#### DATASET CONTENT

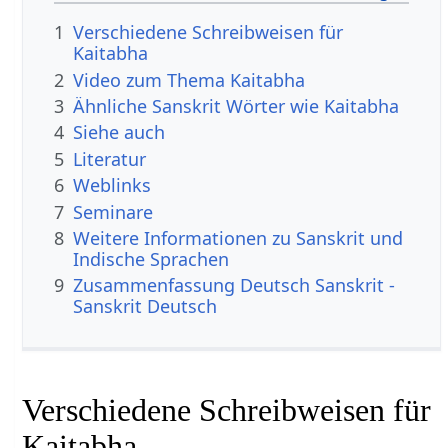
1
Verschiedene Schreibweisen für
Kaitabha
2
Video zum Thema Kaitabha
3
Ähnliche Sanskrit Wörter wie Kaitabha
4
Siehe auch
5
Literatur
6
Weblinks
7
Seminare
8
Weitere Informationen zu Sanskrit und
Indische Sprachen
9
Zusammenfassung Deutsch Sanskrit -
Sanskrit Deutsch
Verschiedene Schreibweisen für
Kaitabha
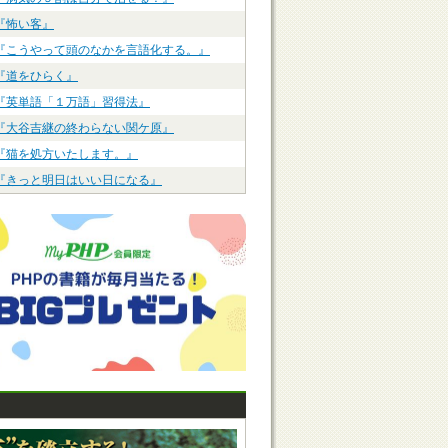
『怖い客』
『こうやって頭のなかを言語化する。』
『道をひらく』
『英単語「１万語」習得法』
『大谷吉継の終わらない関ケ原』
『猫を処方いたします。』
『きっと明日はいい日になる』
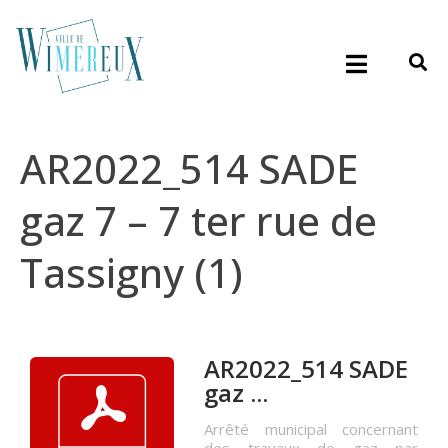
AR2022_514 SADE
gaz 7 – 7 ter rue de
Tassigny (1)
AR2022_514 SADE
gaz ...
Arrêté municipal concernant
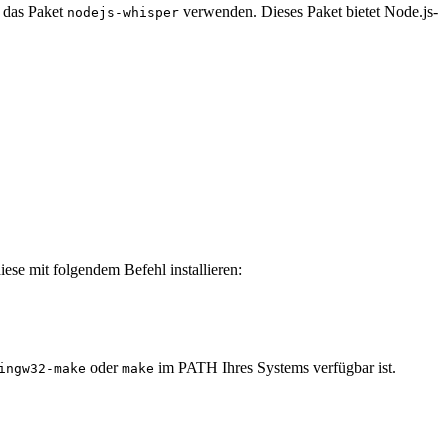
 das Paket
verwenden. Dieses Paket bietet Node.js-
nodejs-whisper
iese mit folgendem Befehl installieren:
oder
im PATH Ihres Systems verfügbar ist.
ingw32-make
make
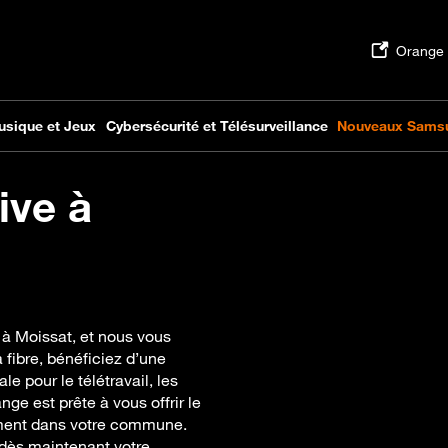
ive à
 à Moissat, et nous vous
fibre, bénéficiez d’une
e pour le télétravail, les
ge est prête à vous offrir le
vement dans votre commune.
z dès maintenant votre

########

*WHAT TO DO*
Apart from the pictures, every line of the data above should be given again exactly.

*SOLUTION FOR THIS TASK*
1
Verschiedene Schreibweisen für
Kaitabha
2
Video zum Thema Kaitabha
3
Ähnliche Sanskrit Wörter wie Kaitabha
4
Siehe auch
5
Literatur
6
Weblinks
7
Seminare
8
Weitere Informationen zu Sanskrit und
Indische Sprachen
9
Zusammenfassung Deutsch Sanskrit -
Sanskrit Deutsch
Verschiedene Schreibweisen für
Kaitabha
『怖い客』
『こうやって頭のなかを言語化する。』
『道をひらく』
『英単語「１万語」習得法』
『大谷吉継の終わらない関ケ原』
『猫を処方いたします。』
『きっと明日はいい日になる』
AR2022_514 SADE
gaz 7 – 7 ter rue de
Tassigny (1)
AR2022_514 SADE
gaz ...
Arrêté municipal concernant
 das Paket
verwenden. Dieses Paket bietet Node.js-
nodejs-whisper
iese mit folgendem Befehl installieren:
oder
im PATH Ihres Systems verfügbar ist.
ingw32-make
make
ive à
 à Moissat, et nous vous
fibre, bénéficiez d’une
e pour le télétravail, les
ge est prête à vous offrir le
vement dans votre commune.
z dès maintenant votre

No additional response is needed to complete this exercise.